But steps 1 and 2 are also tricky because they require us to measure blocking in some way. Before we were only measure how many of certain types of lines were being blocked. I wanted a way to measure all the lines being blocked.
How can we do it? Here was our idea...
...inscribe our shape in a circle. Now, the lines you need to block can be seen as all the lines going from one arc of the circle to another.
Here's a picture of what I mean. The three arcs are in different colors. Any line starting in one arc and ending in another is a line we need to block.
This gives us a possible way to measure how much blocking a little line segment does: Imagine a light on the circle, shining onto the segment. Measure the length of the "shadow" it casts on the other side. This is a measure of how many lines it blocks from that point.
To find out how many total lines it blocks, imagine slowly rotating that flashlight around the circle and adding up all the arc lengths. When you've gone all the way around, this is the blocking measure of this segment.Mathematically speaking, if we have a function to find the arc length, and integrate it from 0 to 360 (as the light source moves around the circle), this should allow us to measure it.
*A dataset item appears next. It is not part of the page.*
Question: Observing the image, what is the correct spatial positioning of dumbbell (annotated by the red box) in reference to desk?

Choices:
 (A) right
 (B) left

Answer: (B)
We haven't made this integral yet because it seemed hard and we're hoping if we're clever enough we won't have to.
My great hope was that the total amount of blocking of a segment only depends on its length; not on its angle or location within the triangle. The reason this would be good is that a certain length of solution would directly yield a certain total length of blocking. Then, to find the shortest solution, all we have to do is find an arrangement which minimizes redundant blocking. So, instead of minimizing length of solution, we'd be minimizing redundancy of solution.
Unfortunately (for reasons I won't go into), it doesn't seem like that's going to work, though I'm not 100% convinced yet.
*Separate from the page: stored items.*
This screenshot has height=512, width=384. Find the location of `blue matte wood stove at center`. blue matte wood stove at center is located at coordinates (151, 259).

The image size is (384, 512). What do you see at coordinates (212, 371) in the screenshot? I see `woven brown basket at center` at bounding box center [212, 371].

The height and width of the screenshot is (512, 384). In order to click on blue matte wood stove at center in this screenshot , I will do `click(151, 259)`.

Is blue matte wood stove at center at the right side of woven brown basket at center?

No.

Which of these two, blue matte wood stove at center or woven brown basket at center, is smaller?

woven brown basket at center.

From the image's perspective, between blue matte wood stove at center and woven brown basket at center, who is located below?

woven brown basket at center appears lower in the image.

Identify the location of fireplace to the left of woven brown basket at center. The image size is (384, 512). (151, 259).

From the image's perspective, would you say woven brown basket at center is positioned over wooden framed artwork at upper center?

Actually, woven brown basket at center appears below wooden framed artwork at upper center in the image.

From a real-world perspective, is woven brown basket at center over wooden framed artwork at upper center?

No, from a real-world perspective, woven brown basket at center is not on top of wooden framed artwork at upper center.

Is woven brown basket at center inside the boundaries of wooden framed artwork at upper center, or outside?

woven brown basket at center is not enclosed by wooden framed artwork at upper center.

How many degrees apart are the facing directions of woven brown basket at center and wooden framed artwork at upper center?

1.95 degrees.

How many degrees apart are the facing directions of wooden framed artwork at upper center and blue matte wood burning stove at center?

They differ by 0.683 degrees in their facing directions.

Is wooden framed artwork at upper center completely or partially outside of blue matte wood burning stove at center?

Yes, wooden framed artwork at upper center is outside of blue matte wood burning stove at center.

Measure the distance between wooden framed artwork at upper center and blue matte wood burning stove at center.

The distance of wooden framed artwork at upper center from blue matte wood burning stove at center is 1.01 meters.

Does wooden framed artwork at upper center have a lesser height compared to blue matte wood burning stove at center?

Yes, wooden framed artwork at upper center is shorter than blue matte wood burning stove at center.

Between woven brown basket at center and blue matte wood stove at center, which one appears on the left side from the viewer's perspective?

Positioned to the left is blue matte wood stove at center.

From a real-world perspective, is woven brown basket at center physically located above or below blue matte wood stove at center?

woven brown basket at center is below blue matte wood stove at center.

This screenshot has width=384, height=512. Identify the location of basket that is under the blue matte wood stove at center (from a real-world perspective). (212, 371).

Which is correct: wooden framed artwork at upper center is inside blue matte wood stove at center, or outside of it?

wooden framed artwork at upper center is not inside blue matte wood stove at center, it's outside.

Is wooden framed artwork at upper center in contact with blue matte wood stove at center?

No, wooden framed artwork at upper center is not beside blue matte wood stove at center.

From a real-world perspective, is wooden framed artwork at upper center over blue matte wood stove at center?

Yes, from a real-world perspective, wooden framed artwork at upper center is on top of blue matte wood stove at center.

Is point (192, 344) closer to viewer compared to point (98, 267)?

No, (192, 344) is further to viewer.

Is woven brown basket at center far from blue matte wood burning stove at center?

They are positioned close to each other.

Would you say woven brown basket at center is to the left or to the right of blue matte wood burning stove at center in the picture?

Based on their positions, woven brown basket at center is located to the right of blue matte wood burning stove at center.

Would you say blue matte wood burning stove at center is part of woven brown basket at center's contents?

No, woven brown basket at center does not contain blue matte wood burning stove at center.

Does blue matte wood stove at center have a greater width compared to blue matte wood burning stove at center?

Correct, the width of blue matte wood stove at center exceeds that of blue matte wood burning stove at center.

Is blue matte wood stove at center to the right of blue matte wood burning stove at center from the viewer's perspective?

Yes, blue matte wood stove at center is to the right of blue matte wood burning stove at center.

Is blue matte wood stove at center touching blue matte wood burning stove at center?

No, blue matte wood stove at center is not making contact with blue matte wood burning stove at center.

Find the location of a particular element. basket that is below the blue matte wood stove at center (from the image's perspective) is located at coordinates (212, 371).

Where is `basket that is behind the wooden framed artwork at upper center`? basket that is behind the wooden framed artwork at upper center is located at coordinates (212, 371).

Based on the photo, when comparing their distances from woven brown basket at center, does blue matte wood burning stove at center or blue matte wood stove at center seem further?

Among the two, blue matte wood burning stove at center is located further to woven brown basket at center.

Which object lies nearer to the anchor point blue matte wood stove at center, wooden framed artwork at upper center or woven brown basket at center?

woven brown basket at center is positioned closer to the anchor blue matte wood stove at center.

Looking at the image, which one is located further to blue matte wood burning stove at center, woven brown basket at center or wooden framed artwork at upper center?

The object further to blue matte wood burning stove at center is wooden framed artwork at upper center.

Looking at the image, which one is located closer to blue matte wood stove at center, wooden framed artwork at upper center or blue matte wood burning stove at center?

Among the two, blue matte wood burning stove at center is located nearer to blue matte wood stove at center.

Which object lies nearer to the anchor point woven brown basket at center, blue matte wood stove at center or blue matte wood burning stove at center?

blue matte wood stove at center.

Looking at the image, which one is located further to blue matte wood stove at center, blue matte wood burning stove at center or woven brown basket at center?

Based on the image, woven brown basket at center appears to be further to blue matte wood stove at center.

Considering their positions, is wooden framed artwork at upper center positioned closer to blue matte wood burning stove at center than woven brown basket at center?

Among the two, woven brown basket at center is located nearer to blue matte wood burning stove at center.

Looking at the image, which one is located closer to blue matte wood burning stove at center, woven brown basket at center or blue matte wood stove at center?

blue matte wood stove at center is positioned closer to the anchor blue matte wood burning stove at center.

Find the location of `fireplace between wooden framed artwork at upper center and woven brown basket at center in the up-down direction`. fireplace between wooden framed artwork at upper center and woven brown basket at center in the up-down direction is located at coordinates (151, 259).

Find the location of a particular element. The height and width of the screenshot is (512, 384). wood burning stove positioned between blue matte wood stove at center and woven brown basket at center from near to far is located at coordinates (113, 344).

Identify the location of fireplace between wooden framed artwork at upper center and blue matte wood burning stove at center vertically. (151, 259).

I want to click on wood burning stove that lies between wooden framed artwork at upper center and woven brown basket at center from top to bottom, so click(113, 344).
That's all I'm going to write for now....perhaps more later...
But first:
What's making this problem hard?
The difficulty we've been having in this problem is that we can't break it down into simple sub-problems we can solve independently.
A short solution depends on two things: the "blocking efficiency" of each little piece, and the amount of redundant blocking for the arrangement. The blocking efficiency seems to depend on the angle and location of each little piece; and the "blocking" of the pieces need to be balanced between all the directions that require blocking. The amount of blocking depends on how each piece is oriented with respect to every other piece; it's a global property of the solution. And so far we can't think of an easy way to divide all the possibilities into cases we can treat separately.
If anyone has new ideas, we'd love to hear them!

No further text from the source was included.